Exercise brief:
Your answer must be a single number: how many lines in the records include the word "empresas".

Data:
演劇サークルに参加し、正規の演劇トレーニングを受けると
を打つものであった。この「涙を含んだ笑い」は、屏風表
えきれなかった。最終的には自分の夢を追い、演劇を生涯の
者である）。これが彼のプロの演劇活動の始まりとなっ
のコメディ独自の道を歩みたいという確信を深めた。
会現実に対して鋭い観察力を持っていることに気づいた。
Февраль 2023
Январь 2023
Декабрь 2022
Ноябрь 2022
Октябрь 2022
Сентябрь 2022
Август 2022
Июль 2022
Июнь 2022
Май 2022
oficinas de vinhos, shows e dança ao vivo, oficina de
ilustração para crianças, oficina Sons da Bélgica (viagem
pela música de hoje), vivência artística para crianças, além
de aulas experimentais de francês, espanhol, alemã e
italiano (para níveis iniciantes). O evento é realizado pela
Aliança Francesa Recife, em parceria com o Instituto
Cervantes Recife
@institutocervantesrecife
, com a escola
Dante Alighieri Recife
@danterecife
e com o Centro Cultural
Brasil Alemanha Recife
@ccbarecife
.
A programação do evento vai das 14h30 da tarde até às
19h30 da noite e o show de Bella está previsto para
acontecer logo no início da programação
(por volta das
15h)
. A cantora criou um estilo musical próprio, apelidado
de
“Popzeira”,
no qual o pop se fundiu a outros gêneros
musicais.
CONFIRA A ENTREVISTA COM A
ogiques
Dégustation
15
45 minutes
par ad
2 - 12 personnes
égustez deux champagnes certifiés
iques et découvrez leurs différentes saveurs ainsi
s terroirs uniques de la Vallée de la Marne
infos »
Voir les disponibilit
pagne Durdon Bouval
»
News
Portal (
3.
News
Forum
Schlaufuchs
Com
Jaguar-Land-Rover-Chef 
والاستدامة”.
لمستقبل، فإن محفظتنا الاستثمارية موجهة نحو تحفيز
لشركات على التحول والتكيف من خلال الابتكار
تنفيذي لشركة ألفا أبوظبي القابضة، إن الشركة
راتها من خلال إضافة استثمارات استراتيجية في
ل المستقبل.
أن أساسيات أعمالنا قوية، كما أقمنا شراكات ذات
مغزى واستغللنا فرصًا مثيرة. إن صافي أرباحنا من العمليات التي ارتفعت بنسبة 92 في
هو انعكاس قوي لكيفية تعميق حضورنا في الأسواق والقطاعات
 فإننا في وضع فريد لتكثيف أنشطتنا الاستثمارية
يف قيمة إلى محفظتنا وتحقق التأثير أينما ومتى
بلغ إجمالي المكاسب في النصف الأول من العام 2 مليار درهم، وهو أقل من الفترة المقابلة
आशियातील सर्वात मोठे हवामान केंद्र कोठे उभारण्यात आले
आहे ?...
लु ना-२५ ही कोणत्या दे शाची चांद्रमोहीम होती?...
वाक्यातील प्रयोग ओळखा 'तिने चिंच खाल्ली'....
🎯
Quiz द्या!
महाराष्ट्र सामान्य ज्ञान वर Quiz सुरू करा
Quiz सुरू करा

* * *

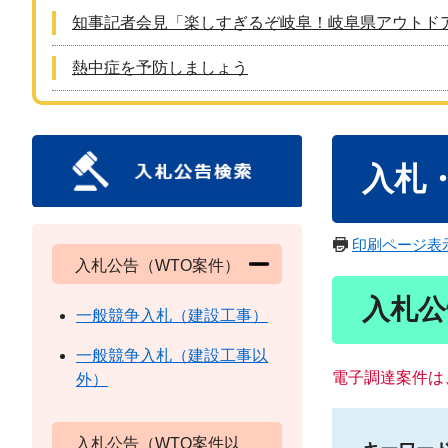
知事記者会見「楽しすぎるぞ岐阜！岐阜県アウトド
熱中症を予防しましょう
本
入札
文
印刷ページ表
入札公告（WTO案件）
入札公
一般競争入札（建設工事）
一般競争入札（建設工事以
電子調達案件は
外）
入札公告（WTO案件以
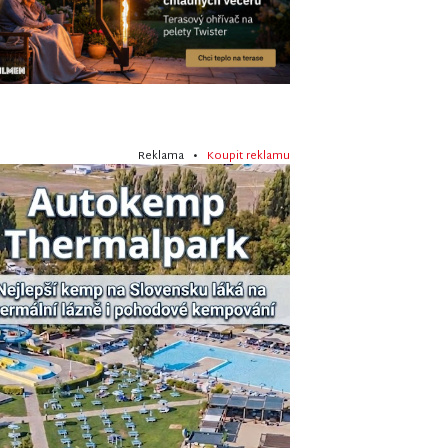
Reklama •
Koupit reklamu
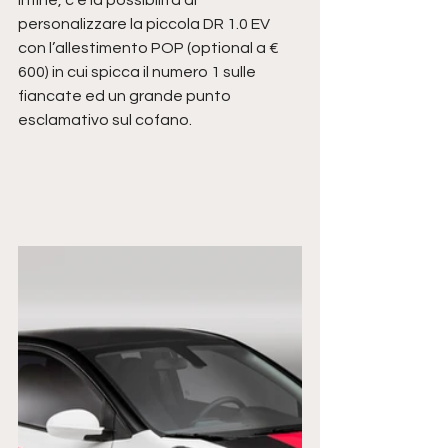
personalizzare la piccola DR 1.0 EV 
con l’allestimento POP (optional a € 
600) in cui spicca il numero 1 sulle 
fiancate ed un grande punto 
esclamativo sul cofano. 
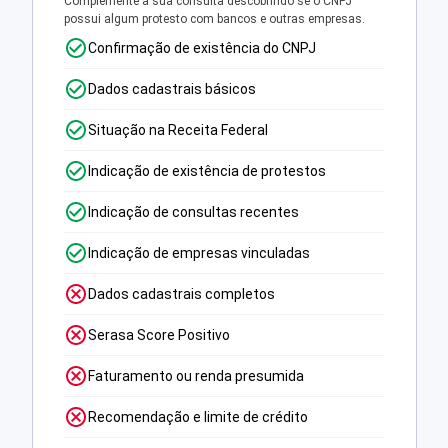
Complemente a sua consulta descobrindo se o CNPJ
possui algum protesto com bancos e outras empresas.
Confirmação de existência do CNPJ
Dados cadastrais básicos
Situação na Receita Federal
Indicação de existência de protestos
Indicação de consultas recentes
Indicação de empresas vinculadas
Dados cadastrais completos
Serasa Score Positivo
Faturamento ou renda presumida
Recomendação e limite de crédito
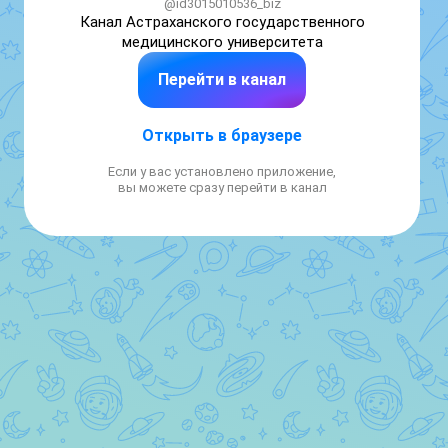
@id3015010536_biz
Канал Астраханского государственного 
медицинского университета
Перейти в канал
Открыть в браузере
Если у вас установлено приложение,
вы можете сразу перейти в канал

---

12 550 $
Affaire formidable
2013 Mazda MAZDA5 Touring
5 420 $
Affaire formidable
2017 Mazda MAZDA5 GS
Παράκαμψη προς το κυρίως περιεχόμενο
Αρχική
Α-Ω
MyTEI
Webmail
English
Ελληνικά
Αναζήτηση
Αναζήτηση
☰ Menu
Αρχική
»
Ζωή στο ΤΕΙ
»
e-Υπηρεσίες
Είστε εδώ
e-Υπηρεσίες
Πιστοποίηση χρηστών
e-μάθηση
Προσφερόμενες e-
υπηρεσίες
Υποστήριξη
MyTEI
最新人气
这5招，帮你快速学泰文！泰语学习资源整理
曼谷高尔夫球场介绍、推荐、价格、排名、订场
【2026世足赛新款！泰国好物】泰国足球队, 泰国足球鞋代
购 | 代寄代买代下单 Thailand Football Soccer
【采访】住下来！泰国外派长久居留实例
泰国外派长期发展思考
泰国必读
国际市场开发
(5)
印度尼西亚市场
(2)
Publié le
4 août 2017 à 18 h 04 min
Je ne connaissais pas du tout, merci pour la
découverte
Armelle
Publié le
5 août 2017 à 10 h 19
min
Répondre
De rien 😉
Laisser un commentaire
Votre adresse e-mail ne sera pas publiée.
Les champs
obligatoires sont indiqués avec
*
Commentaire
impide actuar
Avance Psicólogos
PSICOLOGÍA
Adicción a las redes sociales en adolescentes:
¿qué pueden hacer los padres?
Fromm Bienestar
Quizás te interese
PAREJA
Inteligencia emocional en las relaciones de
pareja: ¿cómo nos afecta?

Solution to this exercise:
2